*** Begin section ***
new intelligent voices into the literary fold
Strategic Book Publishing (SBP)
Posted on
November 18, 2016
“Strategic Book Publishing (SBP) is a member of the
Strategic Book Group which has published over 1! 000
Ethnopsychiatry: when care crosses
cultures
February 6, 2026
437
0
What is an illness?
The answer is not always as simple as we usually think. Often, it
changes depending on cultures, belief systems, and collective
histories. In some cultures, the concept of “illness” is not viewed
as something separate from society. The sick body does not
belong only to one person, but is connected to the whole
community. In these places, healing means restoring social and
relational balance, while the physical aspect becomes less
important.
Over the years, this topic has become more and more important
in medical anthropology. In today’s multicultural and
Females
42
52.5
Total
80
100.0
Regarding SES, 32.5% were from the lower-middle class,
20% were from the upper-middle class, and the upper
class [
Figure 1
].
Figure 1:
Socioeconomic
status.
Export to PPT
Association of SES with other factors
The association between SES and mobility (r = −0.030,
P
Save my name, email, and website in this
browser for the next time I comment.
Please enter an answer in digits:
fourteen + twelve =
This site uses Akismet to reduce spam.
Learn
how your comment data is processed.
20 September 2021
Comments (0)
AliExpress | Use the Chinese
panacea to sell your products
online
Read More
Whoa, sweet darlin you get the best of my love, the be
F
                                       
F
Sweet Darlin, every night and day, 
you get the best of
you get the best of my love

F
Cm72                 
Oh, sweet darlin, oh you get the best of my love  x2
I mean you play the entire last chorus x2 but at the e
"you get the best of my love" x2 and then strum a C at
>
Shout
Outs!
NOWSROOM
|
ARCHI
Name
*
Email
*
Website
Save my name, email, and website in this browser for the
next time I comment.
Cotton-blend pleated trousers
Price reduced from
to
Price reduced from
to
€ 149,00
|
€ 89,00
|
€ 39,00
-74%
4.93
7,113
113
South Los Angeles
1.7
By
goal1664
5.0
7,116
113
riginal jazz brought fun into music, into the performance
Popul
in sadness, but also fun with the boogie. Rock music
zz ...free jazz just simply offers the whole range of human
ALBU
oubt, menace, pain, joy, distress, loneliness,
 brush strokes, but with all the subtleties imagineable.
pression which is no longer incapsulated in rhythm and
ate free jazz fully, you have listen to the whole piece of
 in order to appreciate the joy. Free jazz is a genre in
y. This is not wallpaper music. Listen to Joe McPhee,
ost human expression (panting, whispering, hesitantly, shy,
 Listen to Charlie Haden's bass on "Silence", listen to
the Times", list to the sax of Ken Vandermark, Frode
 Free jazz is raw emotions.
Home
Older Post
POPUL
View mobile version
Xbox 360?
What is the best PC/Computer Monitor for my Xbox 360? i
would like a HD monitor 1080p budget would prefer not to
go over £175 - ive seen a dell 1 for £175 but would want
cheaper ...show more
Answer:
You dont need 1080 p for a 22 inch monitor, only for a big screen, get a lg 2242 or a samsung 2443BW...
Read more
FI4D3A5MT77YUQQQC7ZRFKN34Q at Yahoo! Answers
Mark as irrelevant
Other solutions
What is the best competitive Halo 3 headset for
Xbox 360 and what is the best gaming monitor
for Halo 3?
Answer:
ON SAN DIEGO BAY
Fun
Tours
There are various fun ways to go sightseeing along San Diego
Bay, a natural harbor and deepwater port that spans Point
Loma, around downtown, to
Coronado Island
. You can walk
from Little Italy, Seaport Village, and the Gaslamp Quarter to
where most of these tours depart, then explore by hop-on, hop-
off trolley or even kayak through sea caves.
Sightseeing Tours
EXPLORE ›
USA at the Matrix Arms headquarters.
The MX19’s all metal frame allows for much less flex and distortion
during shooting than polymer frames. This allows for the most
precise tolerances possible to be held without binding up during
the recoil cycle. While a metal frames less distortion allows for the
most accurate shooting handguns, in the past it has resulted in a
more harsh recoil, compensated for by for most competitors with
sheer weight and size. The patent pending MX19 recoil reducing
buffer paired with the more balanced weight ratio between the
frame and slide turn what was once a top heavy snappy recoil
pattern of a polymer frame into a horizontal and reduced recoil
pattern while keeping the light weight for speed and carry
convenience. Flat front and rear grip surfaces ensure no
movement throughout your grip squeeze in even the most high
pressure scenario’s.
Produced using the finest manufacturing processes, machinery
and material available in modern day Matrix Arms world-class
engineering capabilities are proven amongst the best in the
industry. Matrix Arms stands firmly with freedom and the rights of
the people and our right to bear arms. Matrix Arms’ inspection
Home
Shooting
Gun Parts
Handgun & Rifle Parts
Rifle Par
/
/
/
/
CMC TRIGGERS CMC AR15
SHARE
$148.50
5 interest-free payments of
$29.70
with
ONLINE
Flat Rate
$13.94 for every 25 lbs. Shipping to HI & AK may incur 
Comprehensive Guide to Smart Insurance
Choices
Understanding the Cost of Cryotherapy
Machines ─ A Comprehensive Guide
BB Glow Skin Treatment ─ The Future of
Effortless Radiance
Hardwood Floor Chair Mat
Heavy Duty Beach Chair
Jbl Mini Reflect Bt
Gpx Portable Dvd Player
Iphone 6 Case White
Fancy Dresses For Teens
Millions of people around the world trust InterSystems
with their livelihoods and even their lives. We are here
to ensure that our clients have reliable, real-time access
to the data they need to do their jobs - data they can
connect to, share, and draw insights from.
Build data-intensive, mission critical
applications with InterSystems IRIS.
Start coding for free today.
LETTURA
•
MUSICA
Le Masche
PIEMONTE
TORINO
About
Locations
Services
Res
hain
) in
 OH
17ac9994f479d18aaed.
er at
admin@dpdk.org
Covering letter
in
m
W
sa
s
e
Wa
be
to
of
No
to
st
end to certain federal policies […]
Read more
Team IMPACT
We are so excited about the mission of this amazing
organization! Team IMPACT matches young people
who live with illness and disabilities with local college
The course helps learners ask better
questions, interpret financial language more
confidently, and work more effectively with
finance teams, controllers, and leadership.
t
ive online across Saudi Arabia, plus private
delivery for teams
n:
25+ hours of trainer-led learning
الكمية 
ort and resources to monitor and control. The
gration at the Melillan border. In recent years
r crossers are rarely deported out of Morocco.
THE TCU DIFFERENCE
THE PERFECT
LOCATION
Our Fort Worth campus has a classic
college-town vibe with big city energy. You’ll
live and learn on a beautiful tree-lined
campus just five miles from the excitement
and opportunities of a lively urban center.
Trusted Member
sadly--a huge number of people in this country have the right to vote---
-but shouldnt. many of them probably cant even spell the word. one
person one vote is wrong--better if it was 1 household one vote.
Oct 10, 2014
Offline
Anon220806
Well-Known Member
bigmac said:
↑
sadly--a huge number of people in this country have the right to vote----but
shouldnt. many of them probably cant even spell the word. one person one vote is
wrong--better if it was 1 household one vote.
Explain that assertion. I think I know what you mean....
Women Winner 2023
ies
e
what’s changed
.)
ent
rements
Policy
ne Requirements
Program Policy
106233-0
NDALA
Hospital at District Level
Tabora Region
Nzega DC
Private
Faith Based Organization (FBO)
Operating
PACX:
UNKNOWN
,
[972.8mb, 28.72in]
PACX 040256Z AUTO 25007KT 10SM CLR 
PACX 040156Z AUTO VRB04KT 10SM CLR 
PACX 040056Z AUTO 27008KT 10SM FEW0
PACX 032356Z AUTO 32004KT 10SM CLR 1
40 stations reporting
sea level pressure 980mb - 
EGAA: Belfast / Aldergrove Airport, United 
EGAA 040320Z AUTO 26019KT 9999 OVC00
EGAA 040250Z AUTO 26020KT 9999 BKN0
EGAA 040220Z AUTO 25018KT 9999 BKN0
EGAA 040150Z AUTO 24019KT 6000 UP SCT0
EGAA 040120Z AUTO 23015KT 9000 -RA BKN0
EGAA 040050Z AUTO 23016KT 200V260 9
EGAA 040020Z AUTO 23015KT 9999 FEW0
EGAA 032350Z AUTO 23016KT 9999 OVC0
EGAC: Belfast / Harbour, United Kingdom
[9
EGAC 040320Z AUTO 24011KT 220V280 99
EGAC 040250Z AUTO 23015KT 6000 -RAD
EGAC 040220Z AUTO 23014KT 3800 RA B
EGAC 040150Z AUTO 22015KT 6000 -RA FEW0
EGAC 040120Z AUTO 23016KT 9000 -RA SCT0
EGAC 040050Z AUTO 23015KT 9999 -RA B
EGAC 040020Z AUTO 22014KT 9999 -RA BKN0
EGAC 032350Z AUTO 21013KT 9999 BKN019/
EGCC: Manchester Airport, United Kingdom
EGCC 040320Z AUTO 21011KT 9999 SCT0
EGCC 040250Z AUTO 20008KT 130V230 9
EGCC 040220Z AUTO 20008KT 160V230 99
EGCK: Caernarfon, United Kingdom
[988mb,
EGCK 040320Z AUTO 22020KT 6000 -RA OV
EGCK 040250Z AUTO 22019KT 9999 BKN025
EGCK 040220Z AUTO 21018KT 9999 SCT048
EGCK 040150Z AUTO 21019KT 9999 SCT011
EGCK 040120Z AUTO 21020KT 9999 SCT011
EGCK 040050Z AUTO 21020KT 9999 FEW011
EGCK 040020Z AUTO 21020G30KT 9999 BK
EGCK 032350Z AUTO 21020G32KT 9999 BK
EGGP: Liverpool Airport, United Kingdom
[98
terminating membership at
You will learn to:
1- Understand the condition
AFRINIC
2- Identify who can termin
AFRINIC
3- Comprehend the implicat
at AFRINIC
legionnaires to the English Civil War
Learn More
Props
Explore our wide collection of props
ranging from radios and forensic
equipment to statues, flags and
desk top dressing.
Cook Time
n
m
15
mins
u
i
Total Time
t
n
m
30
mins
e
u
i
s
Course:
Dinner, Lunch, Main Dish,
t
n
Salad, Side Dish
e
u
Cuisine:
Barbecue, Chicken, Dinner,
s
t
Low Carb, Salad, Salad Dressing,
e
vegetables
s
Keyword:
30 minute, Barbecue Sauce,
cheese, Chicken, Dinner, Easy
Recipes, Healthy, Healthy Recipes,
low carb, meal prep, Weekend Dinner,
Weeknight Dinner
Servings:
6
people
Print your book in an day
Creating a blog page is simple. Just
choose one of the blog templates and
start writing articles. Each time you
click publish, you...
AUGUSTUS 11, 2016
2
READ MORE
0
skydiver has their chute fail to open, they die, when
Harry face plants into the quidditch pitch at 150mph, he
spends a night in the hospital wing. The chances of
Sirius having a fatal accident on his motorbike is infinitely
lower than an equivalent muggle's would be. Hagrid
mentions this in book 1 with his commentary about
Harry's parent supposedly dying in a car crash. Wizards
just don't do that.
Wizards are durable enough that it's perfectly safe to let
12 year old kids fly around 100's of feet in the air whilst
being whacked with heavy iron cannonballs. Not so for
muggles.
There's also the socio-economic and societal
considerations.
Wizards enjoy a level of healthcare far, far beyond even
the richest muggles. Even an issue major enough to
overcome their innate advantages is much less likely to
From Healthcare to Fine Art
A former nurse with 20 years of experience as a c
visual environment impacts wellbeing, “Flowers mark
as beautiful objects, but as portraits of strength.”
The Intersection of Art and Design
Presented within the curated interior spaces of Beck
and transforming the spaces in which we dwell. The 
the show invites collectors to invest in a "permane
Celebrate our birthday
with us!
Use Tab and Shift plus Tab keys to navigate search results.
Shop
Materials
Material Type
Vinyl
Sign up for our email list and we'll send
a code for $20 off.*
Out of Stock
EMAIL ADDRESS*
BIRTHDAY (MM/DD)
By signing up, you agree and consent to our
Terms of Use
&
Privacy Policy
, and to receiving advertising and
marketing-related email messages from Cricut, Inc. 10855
*** End section ***
> [TASK PROMPT]: From the first line of the data above through the line containing "community. In these", set each line down again exactly; include both ends and omit everything else.

> [RESPONSE]:
new intelligent voices into the literary fold
Strategic Book Publishing (SBP)
Posted on
November 18, 2016
“Strategic Book Publishing (SBP) is a member of the
Strategic Book Group which has published over 1! 000
Ethnopsychiatry: when care crosses
cultures
February 6, 2026
437
0
What is an illness?
The answer is not always as simple as we usually think. Often, it
changes depending on cultures, belief systems, and collective
histories. In some cultures, the concept of “illness” is not viewed
as something separate from society. The sick body does not
belong only to one person, but is connected to the whole
community. In these places, healing means restoring social and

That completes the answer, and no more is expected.